Не знаю, чем объяснить, что книга для меня дорога — да что дорога! бесценна, незаменима! — как она есть, именно в этом ее состоянии. Дорога глазам, обонянию, пальцам. Как в давно обжитой комнате, я знаю, что где в ней находится. Эта комната — моя детская. Не помню, сколько раз я ее читал. Раз десять? Не имеет значения.
И всякий раз — без особой причины, как вот теперь. Ненароком, случайно открыть и снова прочесть начальную фразу: «В ворота гостиницы губернского города NN въехала довольно красивая рессорная небольшая бричка, в какой ездят холостяки: отставные подполковники, штабс-капитаны, помещики, имеющие около сотни душ крестьян, — словом, все те, которых называют господами средней руки».
И вот уже «среднее» делается особенным, необыкновенным. А сие означает, что всякое среднее, заурядное, как вышеозначенный господин, втайне содержит в себе необыкновенное. Ведь исключительность и необыкновенность вещам придает не их странность, мнимая или действительная, а то, что мы обратили на них внимание и стали разглядывать.
В той или иной вещи занятно не то, что она заурядна, а то, что наш зашоренный взгляд воспринимает вещь исключительную как заурядную, хотя сами мы в своей заурядности все время мечтаем о чем-то необыкновенном. Когда же мы обращаем на что-то свое внимание и начинаем это разглядывать, то не можем делать это безучастно, участие же, хотим мы того или не хотим, рождает сочувствие. Однако сочувствие наше не означает пристрастности, приговора, ведь мы всего лишь беспечные, до смешного наивные, пускай преисполненные сочувствия и жаждущие его созерцатели, путешествующие по необозримому царству мертвых и живых душ.
Таким образом, существует, с одной стороны, замкнутое пространство физического естества, индивидуального тела любого из нас — тела странного, заурядного и вместе с тем необыкновенного, «не красивого, но и не дурного, ни слишком толстого, ни слишком тонкого», а с другой стороны, — пространство необозримое, совместное царство мертвых и живых душ, в котором все странности заурядны и все заурядное исключительно и по которому мы путешествуем на той самой довольно красивой рессорной небольшой бричке.
Осмысленный приговор может родиться лишь там, где с более высокой точки зрения всякий приговор не имеет смысла.

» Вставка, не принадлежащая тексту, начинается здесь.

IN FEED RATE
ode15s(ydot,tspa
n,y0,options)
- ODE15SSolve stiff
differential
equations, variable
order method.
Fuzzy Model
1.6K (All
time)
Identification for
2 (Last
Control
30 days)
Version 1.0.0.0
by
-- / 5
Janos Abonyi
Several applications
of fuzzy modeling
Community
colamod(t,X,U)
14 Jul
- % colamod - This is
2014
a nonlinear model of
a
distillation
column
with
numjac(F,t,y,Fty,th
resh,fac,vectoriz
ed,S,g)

Я не знаю более беспристрастного, точного и уравновешенного писателя, нежели Гоголь. Но вот передо мною последние, бог весть сколько раз читанные фразы книги: «Как русский, как связанный с вами единокровным родством, одной и тою же кровью, я теперь обращаюсь к вам. Я обращаюсь к тем из вас, кто имеет понятье какое-нибудь о том, что такое благородство мыслей. Я приглашаю вспомнить долг, который на всяком месте предстоит человеку. Я приглашаю ближе рассмотреть свой долг и обязанность земной своей должности, потому что это уже нам всем темно представляется, и мы едва…»
В моей книге, в этом старом издании, за многоточием стоит звездочка, а внизу страницы — сухое примечание редактора: «На этом рукопись обрывается». И я понимаю, что если сей беспристрастный, точный и взвешенный писатель вынужден был прерваться на середине фразы, то упомянутое необозримое, неохватное и сумрачное пространство действительно существует, что приговор — есть, хотя и не наш; и то, что ему удалось рассказать обо всем об этом, не что иное, как сущая правда.
О человеческом и анимальном
(Перевод О. Балла)
Ранние записи Камю дают нам возможность проследить историю возникновения «Постороннего».
Первая запись — в августе 1937 года. «Мужчина, искавший свою жизнь там, где ее ищут обыкновенно (брак, карьера и т. п.). Листая модный каталог, он замечает, насколько чужд жизни (такой жизни, как ее показывают в модных каталогах)».
Последняя запись — в мае 1940-го: «„Посторонний“ закончен».
Кроме этого двадцатишестилетнего преподавателя философии, несомненно, не было человека на земле, который мог бы сообщить самому себе об историческом событии такого масштаба суше и сдержаннее. Тоненькая книжка вышла в июне 1942 года и означала возникновение романа нового типа. Мир, естественно, не был готов измениться. Но ведь Камю занимался именно тем, от чего мир, отбросив все культурные тормоза, рухнул в глубокий обморок: сущностной анимальностью человека. Для того чтобы книга Камю смогла изменить наше устоявшееся представление о феномене человека во всех отношениях, потребовались десятилетия. Но я бы не сказал, что все это заметили.